The bulk of the delays can be pinned on Congress, which for years blocked funding to implement a medical marijuana program authorized by the local referendum. But after that appropriations obstacle was removed in 2009, D.C. officials began a three-year regulatory process to design and implement the program.

That will change early next year, as a torturous three-year-long regulatory process comes to an end and licensed cultivation centers and dispensaries finally open their doors to patients, potentially as early as February. Advocates of the program have certainly heard these promises before, but this time it seems more like a reality—the city's first cultivation center (of six licensed earlier this year) was granted its certificate of occupancy yesterday, and various dispensaries are waiting final approvals from city officials.

D.C. Councilmember David Catania (I-At-Large), who introduced implementation legislation in 2010, said in a statement released Thursday:

"Yesterday's issuance of the certificates of occupancy put us, at long last, at the threshold of an operational medical marijuana infrastructure in the District. Individuals suffering from painful, chronic and life threatening diseases will soon be able to access the medication they need right here in the District. While the process has taken longer than anyone would have liked, I am pleased that we now appear to be only a few short months from the existence of a responsible, well-regulated medical marijuana program. I am proud to have championed the effort and look forward to the day that individuals enduring pain and suffering every day will be able to obtain the effective treatment they require."

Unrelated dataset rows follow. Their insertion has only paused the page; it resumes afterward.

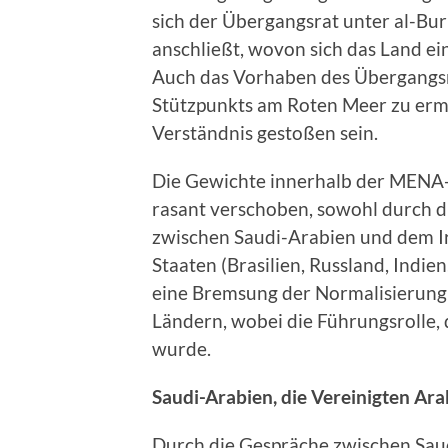
sich der Übergangsrat unter al-Bur
anschließt, wovon sich das Land ein
Auch das Vorhaben des Übergangsra
Stützpunkts am Roten Meer zu ermö
Verständnis gestoßen sein.
Die Gewichte innerhalb der MENA-
rasant verschoben, sowohl durch d
zwischen Saudi-Arabien und dem Ir
Staaten (Brasilien, Russland, Indie
eine Bremsung der Normalisierung 
Ländern, wobei die Führungsrolle, 
wurde.
Saudi-Arabien, die Vereinigten Ar
Durch die Gespräche zwischen Sau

According to the Washington Business Journal, D.C.'s first cultivation center will be located at 1840 Fenwick Street NE in the Ivy City neighborhood. The first dispensary will be located at 1334-1336 North Capitol St. NW, in the Truxton Circle neighborhood, roughly 13 blocks north of the U.S. Capitol.

Only 110 D.C. physicians have expressed interest in participating in the medical marijuana program, so, as DCist reports, "[i]f a patient's doctor isn't on that list, they'll have to find one that is—and develop an ongoing relationship with them."

There are still plenty of hurdles for other dispensary and cultivation center applicants, including a law approved by the D.C. Council that limits the number of cultivation centers located in Ward 5, where most of the land zoned for cultivation centers is located.